Pros of Organic Gardening
Here are some of the many benefits of organic gardening:
1. Good for health: Increasingly there is evidence that pesticides and chemical fertilizers as well as other non-organic farming techniques such as genetic modification and use of hormones are not good for health. Rise in toxicity levels, hormonal imbalances could occur. There is also the fear that the chemicals could be carcinogenic. Organic produce avoids these problems.
2. Preserves garden creatures: Creatures such as ladybugs, bees, etc. are useful for gardens because help in pollination. These are preserved in organic gardening.
3. Maintains soil quality: The soil remains free of toxins and natural fertilizers improve fertility as well as the proliferations of beneficial creatures such as worms, beneficial microbes and fungi. Organic gardening doesn’t pollute the soil the way that conventional gardening does.

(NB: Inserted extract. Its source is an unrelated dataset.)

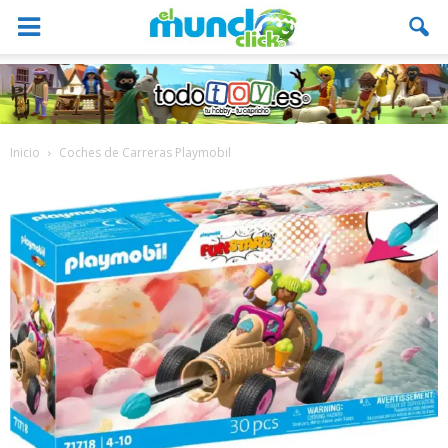
Inicio
Coches de Carreras Playmobil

4. Helps manage garbage: Organic gardening involves using manure or compost from your own home’s waste. This is an earth friendly way to manage the garbage that household produce because as much as half of all houseful garbage can be turned into valuable compost.
5. Tastes better: Organic produce tastes better than other varieties.
6. Pocket friendly: Organic gardening can mean considerable savings when you don’t buy weed killers, chemical fertilizers, pesticides, etc. Then there is the fact that growing your own produce means there is that much less to buy from the store.
Cons of Organic Gardening
Like all good things, organic gardening also has some downsides:
1. Time consuming: Organic gardening is more time consuming and less convenient. Making your own compost and then adding it to the soil can take up quite a bit of time. On the other hand, simply sprinkling chemical fertilizer around is easier and far quicker.
2. Lower yield: The yields may be lower with organic gardening. Fruit, flowers and vegetables may be more vulnerable to disease, pests and parasites. Destroying weeds and pests that are harmful to plants can increase yield and size of produce; even the appearance may be better.
3. Inconsistent results: The compost that you make could be of uneven quality and may have inconsistent results. Also improper composting can spread harmful pathogens. On the other hand chemical fertilizers may have more consistent results.